Thoma Bravo LLC is selling education software company Datatel Inc. toHellman & Friedman LLC for $570 million, quadrupling its original money after roughly 4-1/2 years.
The deal is one of two secondary buyouts in the software sector announced Monday that are being partially financed with credit, a positive sign for the badly bruised leveraged buyouts market.
Boston’s TA Associates said it was exiting OpenLink Financial, a provider of commodity trading software, through a sale to Washington’s Carlyle Group.
H&F and co-investor JMI Equity have agreed to pay $570 million for Datatel, according to a source, allowing Thoma Bravo to reap 4 times its initial investment.
Fairfax, Va.-based Datatel provides software to higher education institutions to help with such areas as student recruitment and processing financial aid requests.

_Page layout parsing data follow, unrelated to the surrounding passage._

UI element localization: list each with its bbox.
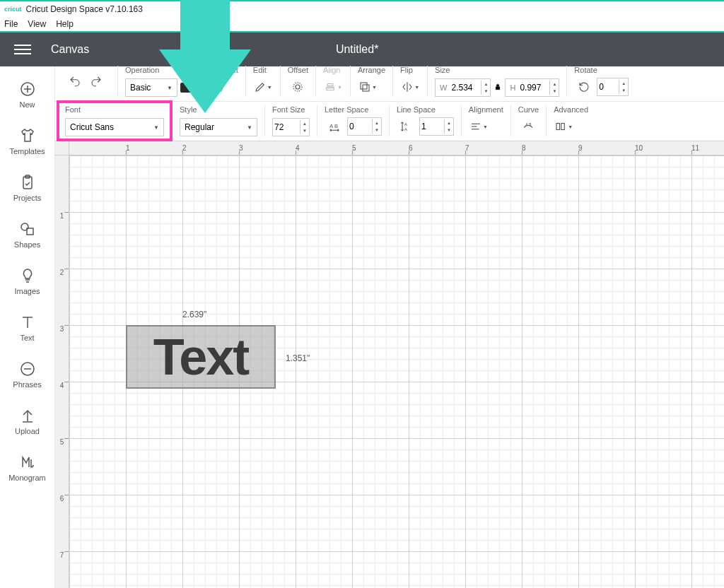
svg-rect-19	[327, 84, 333, 86]
svg-point-17	[296, 85, 300, 89]
svg-text:A B: A B	[525, 122, 532, 127]
curve-button[interactable]: A B	[518, 117, 538, 136]
monogram-icon	[19, 454, 36, 471]
workspace-label: Canvas	[51, 43, 89, 56]
app-header: Canvas Untitled*	[0, 33, 724, 66]
height-dimension: 1.351"	[286, 353, 310, 363]
width-input[interactable]: W ▲▼	[435, 78, 491, 97]
advanced-button[interactable]: ▼	[554, 117, 573, 136]
clipboard-icon	[19, 174, 36, 191]
operation-label: Operation	[125, 66, 193, 74]
letter-space-icon: A B	[325, 117, 344, 136]
sidebar-shapes[interactable]: Shapes	[0, 213, 54, 260]
operation-dropdown[interactable]: Basic▼	[125, 78, 177, 97]
highlight-annotation	[57, 100, 173, 141]
edit-toolbar: Operation Basic▼ Deselect Edit ▼	[55, 66, 724, 102]
letter-space-input[interactable]: ▲▼	[347, 117, 382, 136]
alignment-button[interactable]: ▼	[469, 117, 489, 136]
plus-circle-icon	[19, 81, 36, 98]
svg-text:A: A	[404, 127, 407, 131]
font-size-input[interactable]: ▲▼	[272, 118, 310, 136]
sidebar-images[interactable]: Images	[0, 260, 54, 307]
upload-icon	[19, 407, 36, 424]
height-input[interactable]: H ▲▼	[505, 78, 559, 97]
chat-icon	[19, 360, 36, 377]
width-dimension: 2.639"	[182, 310, 206, 319]
svg-rect-34	[561, 124, 565, 130]
sidebar-monogram[interactable]: Monogram	[0, 447, 54, 493]
undo-button[interactable]	[65, 71, 85, 91]
document-title: Untitled*	[89, 43, 724, 56]
deselect-button[interactable]	[208, 77, 228, 97]
sidebar-phrases[interactable]: Phrases	[0, 353, 54, 400]
rotate-icon[interactable]	[574, 77, 594, 97]
app-logo: cricut	[4, 6, 22, 13]
svg-rect-20	[327, 88, 334, 90]
text-toolbar: Font Cricut Sans▼ Style Regular▼ Font Si…	[55, 102, 724, 141]
arrange-button[interactable]: ▼	[358, 77, 378, 97]
menu-bar: File View Help	[0, 17, 724, 33]
sidebar-templates[interactable]: Templates	[0, 120, 54, 167]
canvas-area[interactable]: 1 2 3 4 5 6 7 8 9 10 11 1 2 3 4 5 6 7	[55, 141, 724, 588]
text-content: Text	[126, 325, 276, 389]
svg-rect-22	[363, 85, 369, 91]
hamburger-button[interactable]	[0, 42, 45, 57]
svg-rect-33	[556, 124, 560, 130]
redo-button[interactable]	[86, 71, 106, 91]
ruler-vertical: 1 2 3 4 5 6 7	[55, 155, 69, 588]
svg-text:A B: A B	[329, 123, 338, 129]
sidebar-projects[interactable]: Projects	[0, 167, 54, 213]
menu-help[interactable]: Help	[56, 19, 74, 29]
svg-rect-23	[496, 87, 500, 90]
ruler-horizontal: 1 2 3 4 5 6 7 8 9 10 11	[69, 141, 724, 155]
shapes-icon	[19, 220, 36, 237]
flip-button[interactable]: ▼	[400, 77, 420, 97]
ruler-corner	[55, 141, 69, 155]
left-sidebar: New Templates Projects Shapes Images Tex…	[0, 66, 55, 588]
lock-aspect-icon[interactable]	[494, 81, 502, 94]
line-space-input[interactable]: ▲▼	[419, 117, 454, 136]
text-object[interactable]: Text	[126, 325, 276, 389]
shirt-icon	[19, 127, 36, 144]
sidebar-upload[interactable]: Upload	[0, 400, 54, 447]
app-title: Cricut Design Space v7.10.163	[26, 4, 143, 14]
menu-view[interactable]: View	[28, 19, 46, 29]
offset-button[interactable]	[288, 77, 308, 97]
title-bar: cricut Cricut Design Space v7.10.163	[0, 0, 724, 17]
rotate-input[interactable]: ▲▼	[597, 78, 629, 96]
sidebar-text[interactable]: Text	[0, 307, 54, 353]
svg-point-16	[293, 83, 302, 91]
sidebar-new[interactable]: New	[0, 74, 54, 120]
svg-text:A: A	[404, 122, 407, 127]
edit-button[interactable]: ▼	[253, 77, 273, 97]
menu-file[interactable]: File	[4, 19, 18, 29]
text-icon	[19, 314, 36, 331]
line-space-icon: AA	[397, 117, 416, 136]
align-button: ▼	[323, 77, 343, 97]
color-swatch[interactable]	[180, 83, 193, 93]
lightbulb-icon	[19, 267, 36, 284]
style-dropdown[interactable]: Regular▼	[180, 118, 257, 136]
svg-rect-21	[361, 83, 367, 89]
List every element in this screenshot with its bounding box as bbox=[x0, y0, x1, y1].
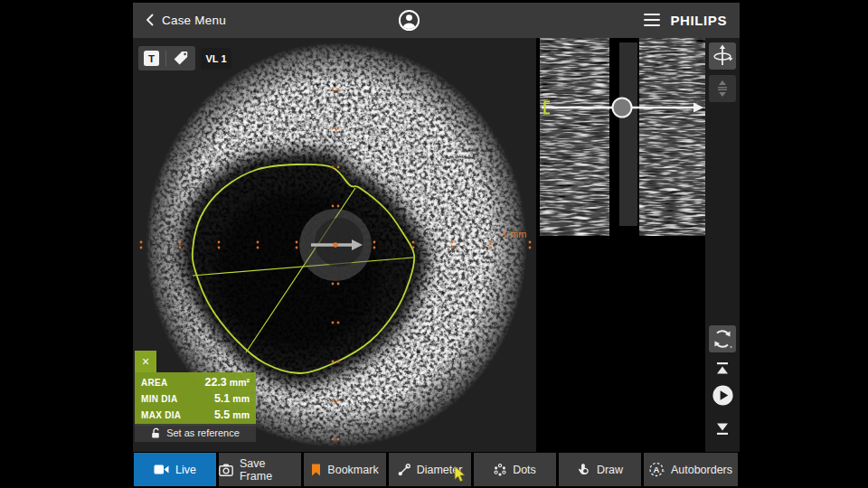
autoborders-button[interactable]: A Autoborders bbox=[644, 453, 738, 486]
page-title: Case Menu bbox=[162, 3, 226, 38]
dots-button[interactable]: Dots bbox=[474, 453, 556, 486]
back-chevron-icon bbox=[145, 13, 156, 27]
vertical-adjust-icon bbox=[715, 80, 730, 98]
right-rail bbox=[705, 38, 740, 452]
strip-divider bbox=[619, 42, 637, 226]
content-area: 1 mm T VL 1 × bbox=[133, 38, 740, 452]
skip-top-icon bbox=[714, 361, 731, 376]
tag-tool-icon[interactable] bbox=[173, 50, 190, 67]
back-button[interactable] bbox=[140, 10, 160, 30]
bookmark-icon bbox=[311, 464, 321, 476]
measurement-row-min-dia: MIN DIA 5.1 mm bbox=[135, 390, 256, 407]
longitudinal-strips bbox=[543, 42, 702, 226]
camcorder-icon bbox=[154, 464, 169, 475]
measurement-panel: AREA 22.3 mm² MIN DIA 5.1 mm MAX DIA 5.5… bbox=[135, 372, 256, 426]
tools-divider bbox=[165, 51, 166, 66]
camera-icon bbox=[219, 464, 233, 476]
diameter-button[interactable]: Diameter bbox=[389, 453, 471, 486]
skip-to-first-frame-button[interactable] bbox=[709, 355, 736, 382]
bottom-toolbar: Live Save Frame Bookmark Diameter bbox=[133, 453, 740, 486]
ild-strip-right bbox=[643, 42, 702, 226]
screen: { "header": { "title": "Case Menu", "bra… bbox=[0, 0, 868, 488]
skip-bottom-icon bbox=[714, 421, 731, 436]
philips-logo: PHILIPS bbox=[670, 3, 727, 38]
vertical-adjust-button[interactable] bbox=[709, 75, 736, 102]
svg-text:A: A bbox=[654, 465, 660, 474]
catheter-center-dot bbox=[333, 242, 337, 247]
rotate-axis-icon bbox=[712, 44, 733, 68]
bookmark-button[interactable]: Bookmark bbox=[304, 453, 386, 486]
measurement-row-area: AREA 22.3 mm² bbox=[135, 374, 256, 390]
text-annotation-tool[interactable]: T bbox=[144, 51, 159, 66]
slider-handle[interactable] bbox=[613, 99, 632, 117]
measurement-close-button[interactable]: × bbox=[135, 351, 156, 372]
draw-button[interactable]: Draw bbox=[559, 453, 641, 486]
top-bar: Case Menu PHILIPS bbox=[133, 3, 740, 38]
live-button[interactable]: Live bbox=[134, 453, 216, 486]
autoborders-icon: A bbox=[649, 462, 665, 477]
vessel-label-badge[interactable]: VL 1 bbox=[201, 48, 231, 70]
user-avatar-icon[interactable] bbox=[398, 9, 420, 32]
draw-hand-icon bbox=[577, 463, 590, 476]
measurement-row-max-dia: MAX DIA 5.5 mm bbox=[135, 407, 256, 423]
refresh-icon bbox=[712, 328, 733, 350]
lock-open-icon bbox=[151, 427, 161, 439]
diameter-icon bbox=[398, 464, 410, 476]
set-as-reference-button[interactable]: Set as reference bbox=[135, 424, 256, 442]
dots-icon bbox=[494, 464, 506, 476]
play-button[interactable] bbox=[709, 381, 736, 408]
save-frame-button[interactable]: Save Frame bbox=[219, 453, 301, 486]
ild-strip-left bbox=[543, 42, 606, 226]
ivus-app-window: Case Menu PHILIPS bbox=[133, 3, 740, 486]
rotate-axis-button[interactable] bbox=[709, 42, 736, 70]
scale-label: 1 mm bbox=[502, 229, 527, 239]
refresh-button[interactable] bbox=[709, 325, 736, 352]
image-tools-group: T bbox=[138, 46, 195, 70]
play-icon bbox=[711, 383, 735, 408]
skip-to-last-frame-button[interactable] bbox=[709, 415, 736, 442]
hamburger-menu-icon[interactable] bbox=[644, 14, 660, 26]
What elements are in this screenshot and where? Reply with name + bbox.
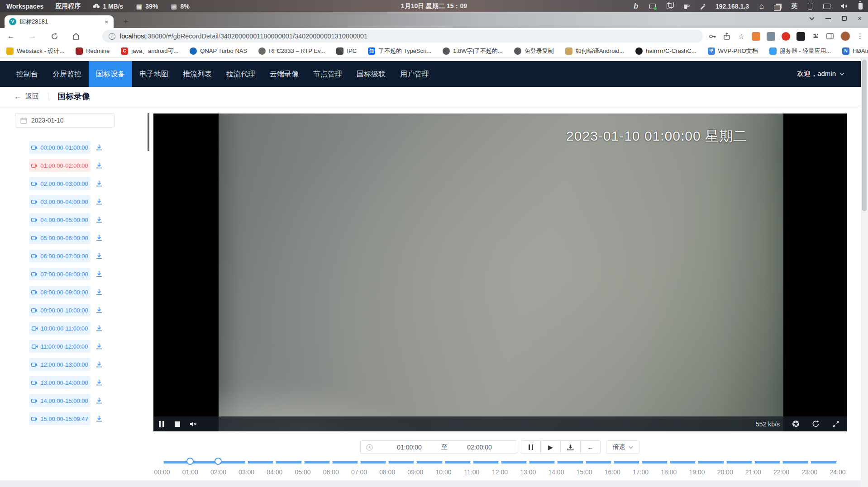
record-chip[interactable]: 14:00:00-15:00:00 <box>29 394 91 407</box>
record-download-button[interactable] <box>95 360 104 369</box>
sidebar-scrollbar[interactable] <box>148 113 149 151</box>
display-tray-icon[interactable] <box>823 2 831 10</box>
record-chip[interactable]: 01:00:00-02:00:00 <box>29 159 91 172</box>
clipboard-tray-icon[interactable] <box>665 2 673 10</box>
input-method-indicator[interactable]: 英 <box>791 2 797 10</box>
nav-tab-8[interactable]: 节点管理 <box>306 61 349 87</box>
range-end-value[interactable]: 02:00:00 <box>448 444 511 451</box>
record-download-button[interactable] <box>95 233 104 242</box>
extension-icon-4[interactable] <box>796 32 805 41</box>
record-chip[interactable]: 12:00:00-13:00:00 <box>29 358 91 371</box>
clock[interactable]: 1月10日 星期二 15：09 <box>401 2 467 10</box>
browser-forward-button[interactable]: → <box>28 32 37 41</box>
record-download-button[interactable] <box>95 251 104 260</box>
share-icon[interactable] <box>723 32 731 40</box>
record-download-button[interactable] <box>95 197 104 206</box>
bookmark-item[interactable]: RFC2833 – RTP Ev... <box>258 47 325 55</box>
nav-tab-9[interactable]: 国标级联 <box>349 61 393 87</box>
record-chip[interactable]: 10:00:00-11:00:00 <box>29 322 91 335</box>
bookmark-item[interactable]: IPC <box>336 47 357 55</box>
window-minimize-button[interactable] <box>825 18 831 19</box>
record-chip[interactable]: 04:00:00-05:00:00 <box>29 213 91 226</box>
nav-tab-5[interactable]: 推流列表 <box>176 61 219 87</box>
player-pause-icon[interactable] <box>157 420 165 428</box>
bookmark-item[interactable]: 知了不起的 TypeScri... <box>368 47 431 55</box>
record-download-button[interactable] <box>95 288 104 297</box>
time-range-picker[interactable]: 01:00:00 至 02:00:00 <box>360 440 517 454</box>
browser-home-button[interactable] <box>72 32 81 41</box>
password-key-icon[interactable] <box>708 32 716 40</box>
window-close-button[interactable]: × <box>858 14 862 22</box>
side-panel-icon[interactable] <box>826 32 834 40</box>
record-chip[interactable]: 05:00:00-06:00:00 <box>29 232 91 244</box>
bing-tray-icon[interactable]: b <box>632 2 640 10</box>
browser-back-button[interactable]: ← <box>6 32 15 41</box>
battery-tray-icon[interactable] <box>856 2 864 10</box>
record-download-button[interactable] <box>95 161 104 170</box>
range-start-value[interactable]: 01:00:00 <box>377 444 441 451</box>
bookmark-item[interactable]: Webstack - 设计... <box>6 47 64 55</box>
record-download-button[interactable] <box>95 179 104 188</box>
record-chip[interactable]: 00:00:00-01:00:00 <box>29 141 91 154</box>
record-chip[interactable]: 09:00:00-10:00:00 <box>29 304 91 317</box>
timeline-handle-end[interactable] <box>215 458 222 465</box>
workspaces-button[interactable]: Workspaces <box>6 3 43 10</box>
record-chip[interactable]: 11:00:00-12:00:00 <box>29 340 91 353</box>
nav-tab-4[interactable]: 电子地图 <box>132 61 176 87</box>
nav-tab-1[interactable]: 控制台 <box>9 61 45 87</box>
player-stop-icon[interactable] <box>173 420 181 428</box>
home-tray-icon[interactable]: ⌂ <box>758 2 766 10</box>
record-chip[interactable]: 02:00:00-03:00:00 <box>29 177 91 190</box>
nav-tab-10[interactable]: 用户管理 <box>393 61 436 87</box>
extension-icon-3[interactable] <box>782 32 790 41</box>
bookmark-item[interactable]: 服务器 - 轻量应用... <box>769 47 831 55</box>
address-bar[interactable]: i localhost:38080/#/gbRecordDetail/34020… <box>102 30 703 43</box>
ip-address-indicator[interactable]: 192.168.1.3 <box>715 3 749 10</box>
refresh-icon[interactable] <box>812 420 820 428</box>
extension-icon-2[interactable] <box>767 32 775 41</box>
bookmarks-overflow-icon[interactable]: » <box>857 47 861 55</box>
caffeine-tray-icon[interactable] <box>682 2 690 10</box>
record-chip[interactable]: 06:00:00-07:00:00 <box>29 250 91 262</box>
timeline-handle-start[interactable] <box>186 458 194 465</box>
applications-button[interactable]: 应用程序 <box>55 2 81 10</box>
record-download-button[interactable] <box>95 143 104 152</box>
record-chip[interactable]: 07:00:00-08:00:00 <box>29 268 91 280</box>
record-download-button[interactable] <box>95 414 104 423</box>
record-chip[interactable]: 13:00:00-14:00:00 <box>29 376 91 389</box>
record-download-button[interactable] <box>95 270 104 279</box>
phone-tray-icon[interactable] <box>806 2 814 10</box>
tab-search-chevron-icon[interactable] <box>809 17 815 20</box>
player-mute-icon[interactable] <box>189 420 197 428</box>
bookmark-star-icon[interactable]: ☆ <box>737 32 745 40</box>
window-maximize-button[interactable] <box>842 16 847 21</box>
color-picker-tray-icon[interactable] <box>699 2 707 10</box>
volume-tray-icon[interactable] <box>839 2 848 10</box>
tab-close-button[interactable]: × <box>104 19 109 25</box>
extension-icon-1[interactable] <box>752 32 760 41</box>
speed-dropdown[interactable]: 倍速 <box>606 440 639 454</box>
bookmark-item[interactable]: QNAP Turbo NAS <box>190 47 247 55</box>
nav-tab-3[interactable]: 国标设备 <box>89 61 132 87</box>
nav-tab-6[interactable]: 拉流代理 <box>219 61 262 87</box>
bookmark-item[interactable]: hairrrrr/C-CrashC... <box>635 47 696 55</box>
record-download-button[interactable] <box>95 215 104 224</box>
bookmark-item[interactable]: 1.8W字|了不起的... <box>443 47 503 55</box>
play-button[interactable]: ▶ <box>541 440 561 454</box>
video-player[interactable]: 2023-01-10 01:00:00 星期二 552 kb/s <box>153 113 847 431</box>
browser-tab[interactable]: 国标28181 × <box>5 15 114 28</box>
date-picker-input[interactable]: 2023-01-10 <box>15 113 114 128</box>
browser-menu-icon[interactable]: ⋮ <box>857 32 863 40</box>
record-download-button[interactable] <box>95 378 104 387</box>
new-tab-button[interactable]: + <box>120 16 131 27</box>
browser-reload-button[interactable] <box>50 32 59 41</box>
bookmark-item[interactable]: 免登录复制 <box>514 47 554 55</box>
nav-tab-7[interactable]: 云端录像 <box>262 61 306 87</box>
snapshot-aperture-icon[interactable] <box>792 420 800 428</box>
extensions-puzzle-icon[interactable] <box>811 32 820 40</box>
record-download-button[interactable] <box>95 342 104 351</box>
bookmark-item[interactable]: Cjava、android可... <box>121 47 178 55</box>
record-download-button[interactable] <box>95 324 104 333</box>
site-info-icon[interactable]: i <box>109 33 115 40</box>
record-chip[interactable]: 08:00:00-09:00:00 <box>29 286 91 298</box>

Thoma Bravo, formerly Thoma Cressey Bravo, teamed with Trident Capital to purchase Datatel in 2005. The sponsor invested with Thomas Cressey Bravo’s seventh fund, a $554 million vehicle that was raised before the founding partners split up. (Last year, Bryan Cressey formed his own healthcare-oriented investment firm, Cressey & Co., while Carl Thoma and Orlando Bravo now manage software-focused Thoma Bravo.)
Datatel was the seventh fund’s biggest single investment, said Bravo. Two of the fund’s limited partners, HarbourVest Partners LLC and J.P. Morgan Asset Management, co-invested in the deal.
Under private equity ownership, the company’s earnings roughly doubled based solely on organic growth, he said.
In 2004, the year before its buyout, Datatel generated $95 million of revenue. Ebitda during that time could not be ascertained.
“We first got to know Datatel in 2003,” said H&F director Anupam Mishra. H&F approached the company in earnest last year.
The firm’s investment is predicated on organic growth that should arise from selling products that help attract and retain students, he added, though it would also consider making add-on acquisitions.
Mishra said that H&F was able to line up debt financing commitments but declined to disclose details.
“The debt markets have improved considerably,” said Bravo. “Deals are actually happening.”
However, banks remain highly selective and deals tend to be financed with at least 50% equity, sources say.
For legal advice, Thoma Bravo relied on Kirkland & Ellis LLP‘s Gerald Nowak.
Separately, TA has reached a deal to sell OpenLink to Carlyle for undisclosed terms.
Carlyle is investing equity from its $13.7 billion buyout fund, while Bank of America Securities and Credit Suisse Securities are providing acquisition financing.
TA had acquired a majority stake in OpenLink, a Uniondale, N.Y.-based provider of trading and risk management software to Wall Street firms, banks and utilities, in a $100 million leveraged recapitalization in 2006.
The sale to Carlyle will produce a “very successful” return, said TA’s Kurt Jaggers, who declined to elaborate.
For counsel, the sponsor relied on Goodwin Procter LLP‘s John LeClaire,Stuart Rosenthal and Howard Cubell.
Carlyle tapped Alston & Bird LLP and Credit Suisse, while OpenLink Financial took advice from Morrison & Foerster LLP and BofA Merrill Lynch.